Attorno al fabbricato erano già stati piantati mandorli,
pistacchi, carrubi, un minuscolo giardino di agrumi, una vigna e un orto,
insomma, tutto quello che serviva per cucinare e mangiare bene. Il mio bisnonno
vi passò felicemente parte dell’estate, con figli e nipoti, fino alla morte nel
1882, a ottantasette anni. Da allora i Giudice – nostra madre, Elena, è stata l’ultima
proprietaria a portare il nome della famiglia – hanno sempre trascorso le vacanze
estive a Mosè. Con una penosa eccezione: durante la Seconda guerra mondiale l’esercito
dell’Asse requisì la tenuta.
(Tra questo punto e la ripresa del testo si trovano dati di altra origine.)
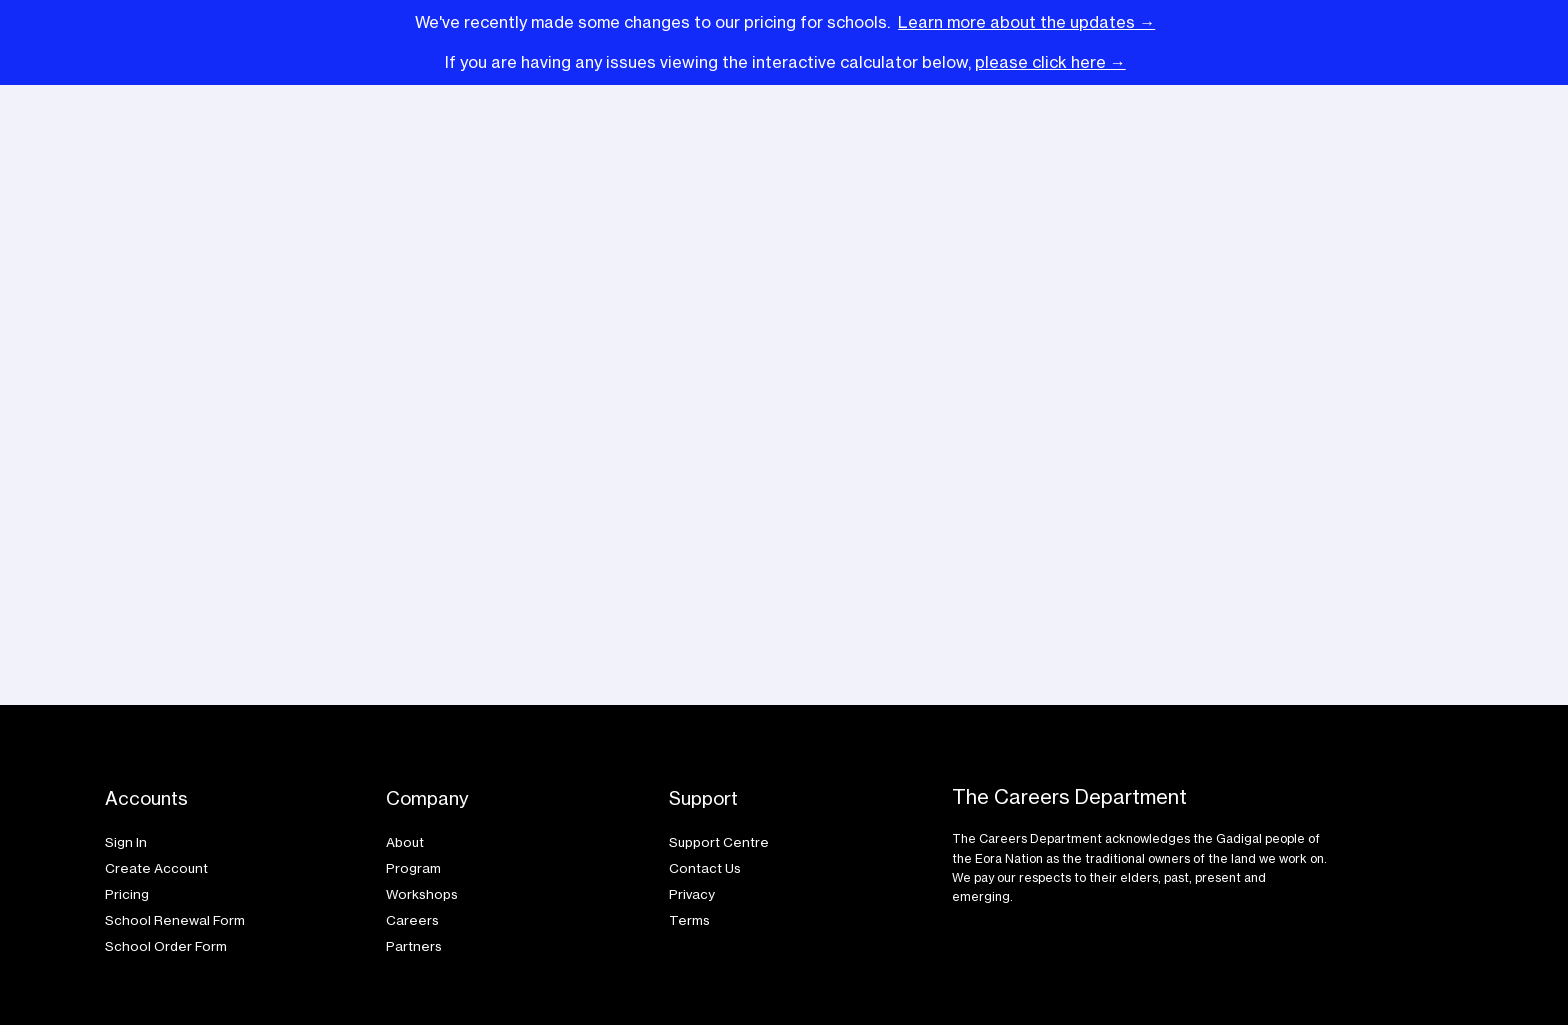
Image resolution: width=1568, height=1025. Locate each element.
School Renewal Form (176, 920)
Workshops (423, 894)
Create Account (158, 868)
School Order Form (167, 946)
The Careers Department (1069, 797)
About (405, 842)
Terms (689, 920)
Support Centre (720, 842)
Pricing (127, 894)
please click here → (1050, 62)
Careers (412, 920)
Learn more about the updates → (1026, 22)
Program (413, 868)
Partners (414, 946)
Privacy (692, 894)
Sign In (127, 842)
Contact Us (706, 868)
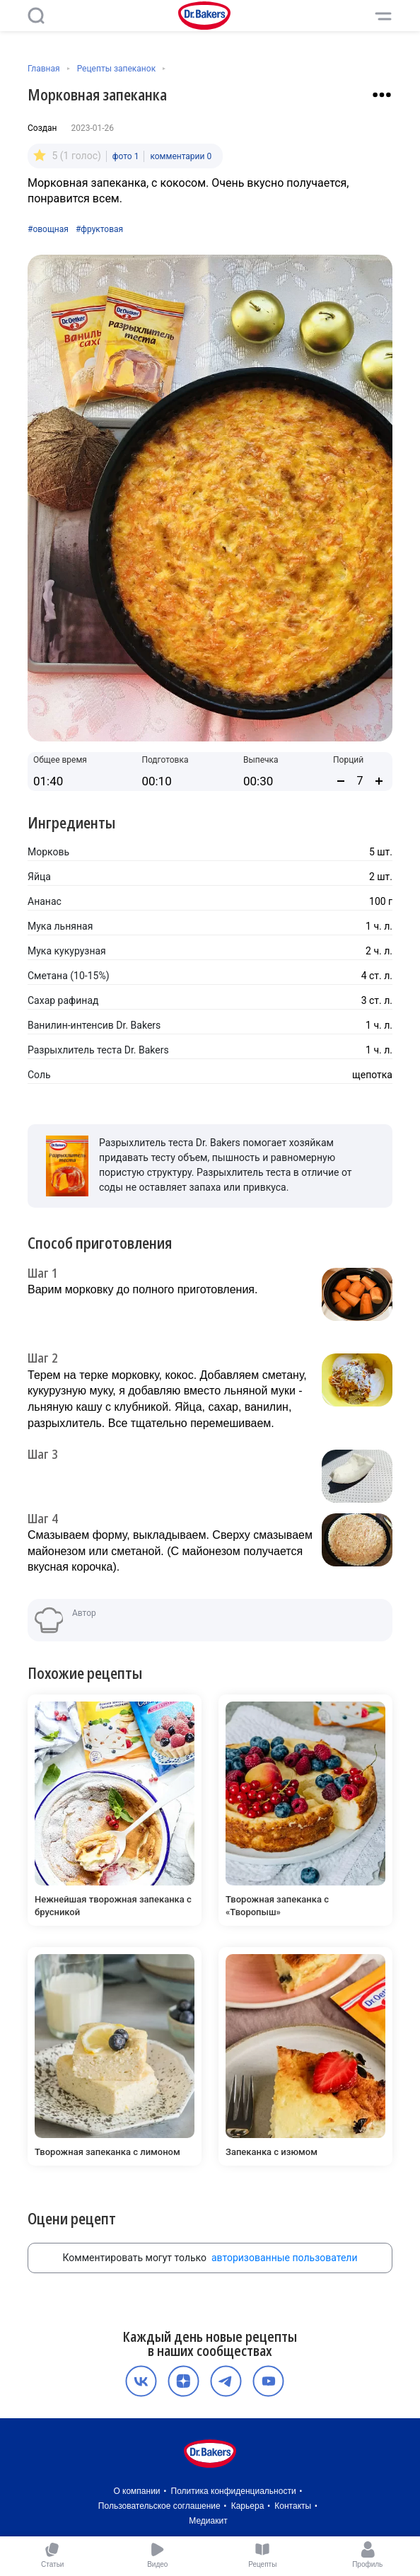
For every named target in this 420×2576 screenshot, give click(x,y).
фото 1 (125, 156)
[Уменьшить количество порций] (341, 781)
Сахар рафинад (63, 1000)
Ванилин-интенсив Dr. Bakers (94, 1025)
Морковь (48, 851)
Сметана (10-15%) (69, 975)
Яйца (39, 876)
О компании (136, 2491)
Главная (44, 69)
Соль (39, 1074)
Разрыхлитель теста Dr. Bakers (98, 1050)
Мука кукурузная (67, 951)
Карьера (247, 2506)
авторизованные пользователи (284, 2257)
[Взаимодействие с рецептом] (381, 94)
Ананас (45, 901)
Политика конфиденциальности (233, 2491)
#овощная (48, 229)
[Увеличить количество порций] (379, 781)
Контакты (292, 2506)
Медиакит (208, 2521)
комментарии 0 (180, 156)
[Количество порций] (360, 780)
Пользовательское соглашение (159, 2506)
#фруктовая (99, 229)
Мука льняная (60, 926)
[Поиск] (36, 15)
I soldati occuparono casa e fattoria e Mosè
divenne un accampamento militare. Nell’uliveto furono costruite postazioni in
cemento armato per le mitragliatrici e, lungo il crinale che guarda il mare d’Africa,
bunker e posti di vedetta. Nel luglio del 1943 Mosè fu il centro di una
battaglia sanguinosa, la prima resistenza all’avanzata degli Alleati in
Sicilia. Una bomba cadde nella sala da pranzo e distrusse la scala d’ingresso
principale, altre devastarono la cantina. Gli Alleati vittoriosi vi si insediarono
per un periodo. Quando ebbero conquistato Agrigento, abbandonarono Mosè
lasciando casa e fattoria aperte ai vandali.
La tenuta fu ereditata da Mamma nel 1946. Le piaceva
raccontare a Chiara e a me le ragioni di questa attribuzione. Nella divisione
delle proprietà del padre, i figli maschi, zio Giovanni e zio Peppino, ebbero
le terre di pianura, le migliori, mentre Mosè e Narbone, terre di collina,
furono destinate alle femmine, zia Teresa, la sorella maggiore, e Mamma.
Fecero a sorte: a Mamma era toccato Narbone, un feudo di
montagna. Nella primavera di
quell’anno erano andati tutti insieme in gita a Mosè. La
fattoria attigua alla casa, corredata
di due bagli, piccionaia, mandria e piccola torre di vedetta,
era di nuovo funzionante: i Vella, un nucleo di contadini originari di Favara e
mezzadri di Mosè, che avevano dovuto lasciare la fattoria e gli animali all’esercito
dell’Asse per rifugiarsi in paese, vi erano ritornati dopo l’armistizio.
La fattoria era scampata ai bombardamenti e, lavorando sodo,
loro erano riusciti a rimetterla in sesto e a riprendere il lavoro. La casa
padronale era in condizioni disastrose. Oltre ai danni causati dalla bomba, era
stata saccheggiata: scuri rotti, finestre senza vetri, tubature e pavimenti
divelti, mobili bruciati, mura affumicate, carta da parati strappata. Era
vuota, tranne la cucina, dove tutta la mobilia era rimasta intatta: forse perché
i mobili erano troppo pesanti per essere trasportati o forse, come mi piace
pensare, perché anche in guerra si rispetta il posto in cui si prepara il cibo.